Students may encounter vocabulary and phrases they are unfamiliar with. Students should endeavor to reason out the meanings of words and phrases within the context of the text. If students go stuck, post words and phrases and discuss as a whole class what they might mean.

Procedure

  1. Discuss the post-obit with your students:
    • Tier 1: Common Everyday Spoken language - Words they utilise usually.
    • Tier 2: Domain Crossers - Words they don't use every day simply know (e.thou., irony, cool).
    • Tier 3: Domain Specific Vocabulary - Words similar emancipation, or other terms that the instructor expects them to define, that a book puts in bold, or something they might expect up in a index, etc.
  2. Handout: The Gettysburg Address with Text, Context, and Subtext. Read the address aloud and then have them expect for tiered vocabulary. Say: Lincoln doesn't utilise many T3 words. Why is that?
  3. Ask them for the context: Where is he giving the address? What happened at that place? Have the class brainstorm events leading up to the Gettysburg Address.
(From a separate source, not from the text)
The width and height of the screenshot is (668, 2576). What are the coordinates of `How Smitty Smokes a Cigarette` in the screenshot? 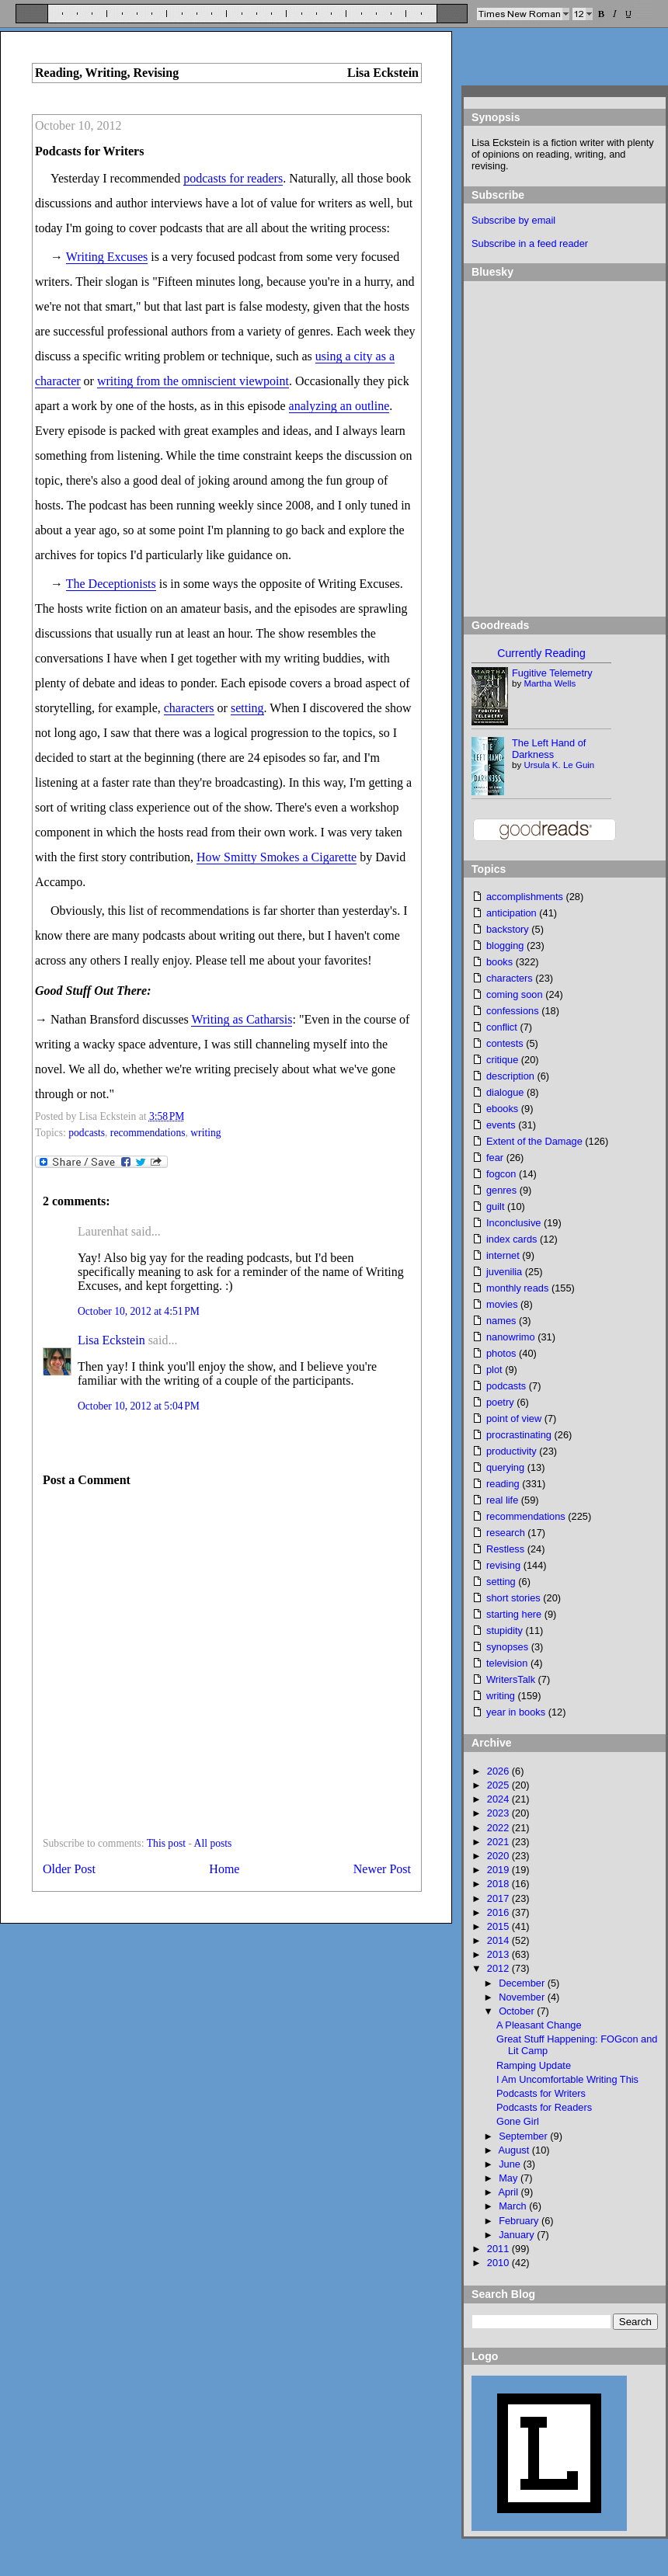 It's located at (277, 857). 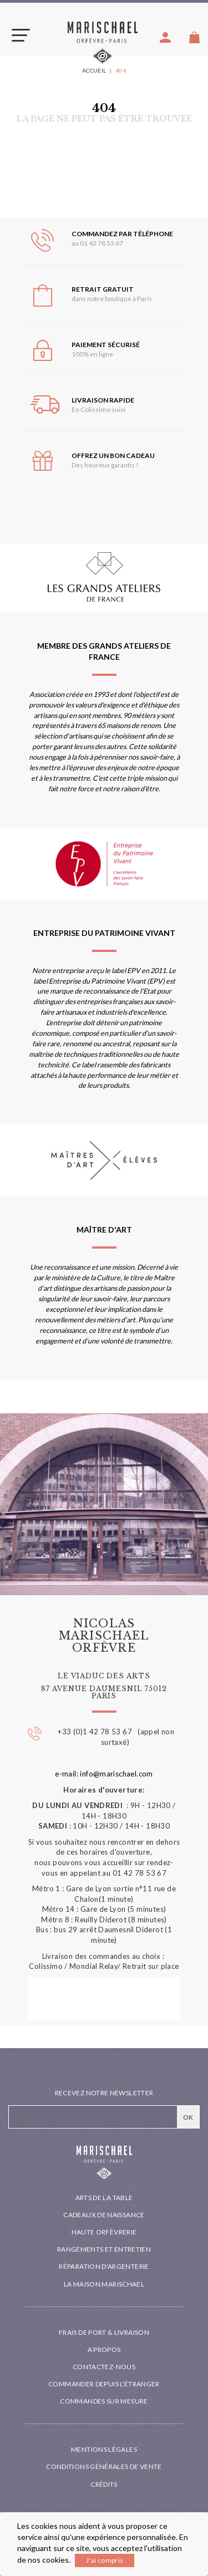 This screenshot has width=208, height=2576. Describe the element at coordinates (98, 409) in the screenshot. I see `En Colissimo suivi` at that location.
  4. Have students circle adjectives within the text and underline any words that repeat. Tell them that many times adjectives and repeating words betoken the tone of a document (how the author feels) and allow united states to ameliorate understand how someone in the audience might take felt (mood). Begin and discuss tone and mood words. Ask for the words they come across repeated the well-nigh. And so testify them the wordle sample. Words that are repeated the most are the largest in the wordle.
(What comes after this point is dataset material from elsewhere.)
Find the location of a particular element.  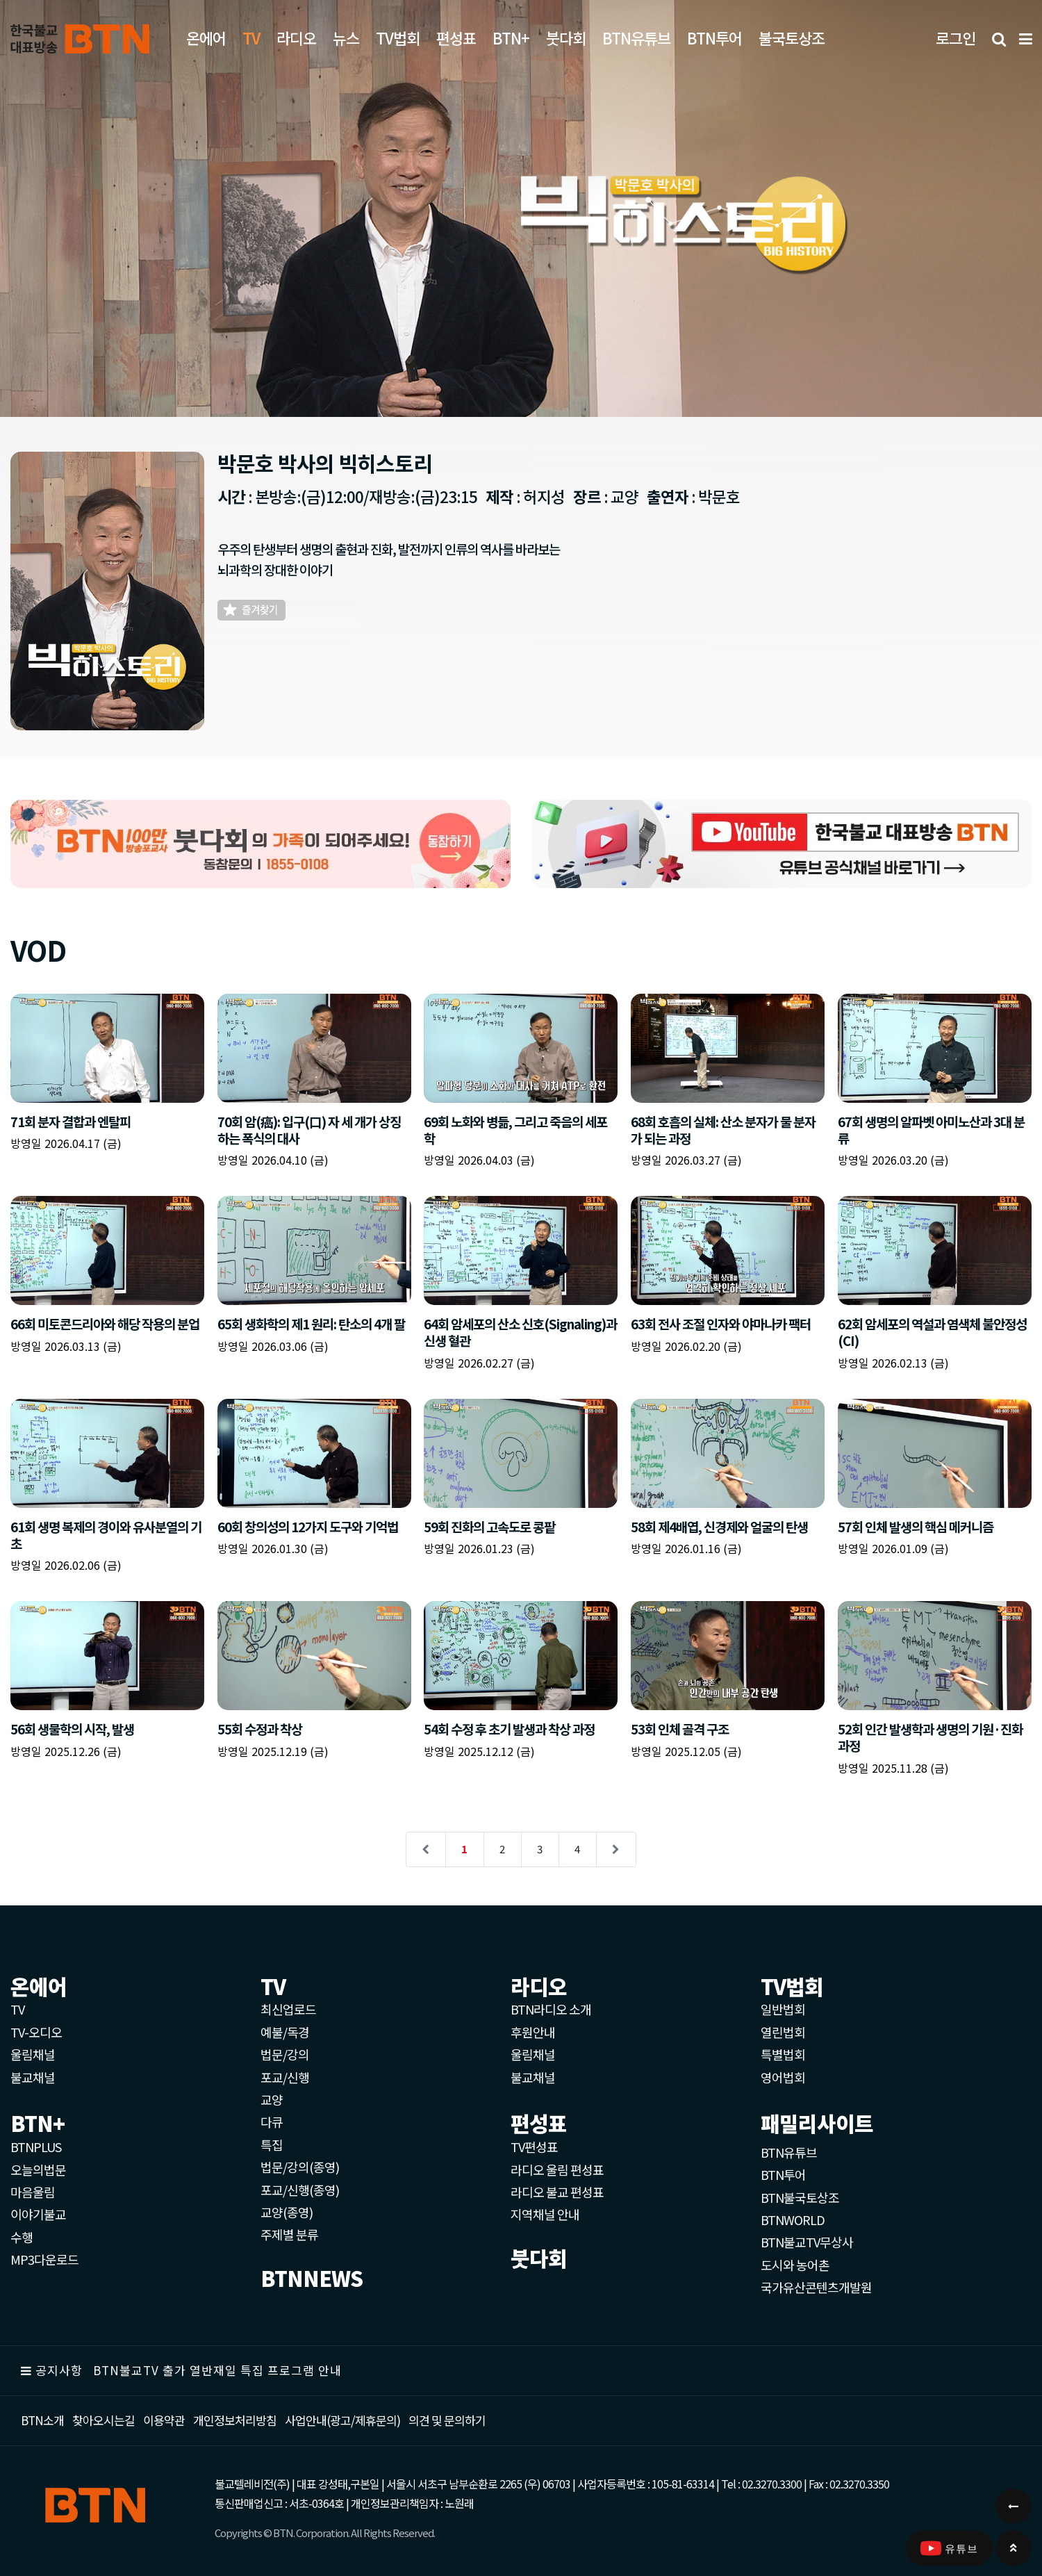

  5. Ask them to think of ane word that best describes the document as a whole and to write it downwardly. Take the students share out their suggestions.
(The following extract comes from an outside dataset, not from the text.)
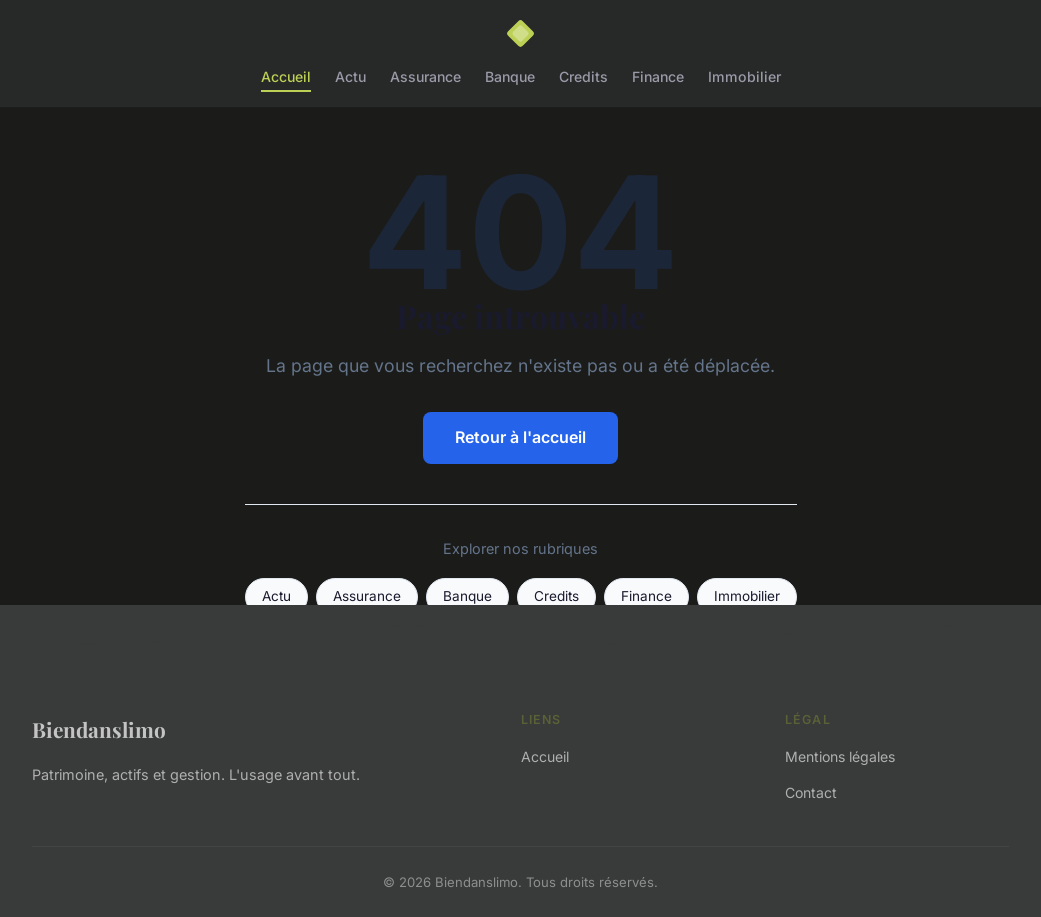 Image resolution: width=1041 pixels, height=917 pixels. I want to click on Finance, so click(658, 76).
  6. Students summarize what is in the address.
  7. Give students the handout of Lincoln's Literary and Rhetorical Devices. Go through each device together and take them think of their own examples. Yous can even assign this as homework and take the students come in with a few of their own. The Net is full of examples of such literary and rhetorical devices and explanations of them.
  8. Discuss the steps in analyzing rhetorical and literary devices.
  9. Had out theGettysburg Address: Literary and Rhetorical Device Analysisworksheet.  Go through the first function of the accost with the students and discuss the case.
  10. Students end analyzing the text and the devices used so compare it to their offset reading of the accost.

Notes:

  • Encourage students to use Wordle when they are writing their own essays. They tin paste in an entire essay and wordle volition place their ain repeating words. Students can use the feedback it provides to analyze the extent to which they focused on a detail thought in their own writing.
  • The listing of rhetorical and literary devices can be used on nigh speeches, political cartoons, some letters, and other nonfiction texts. Encourage students to identify them and utilise them throughout the twelvemonth.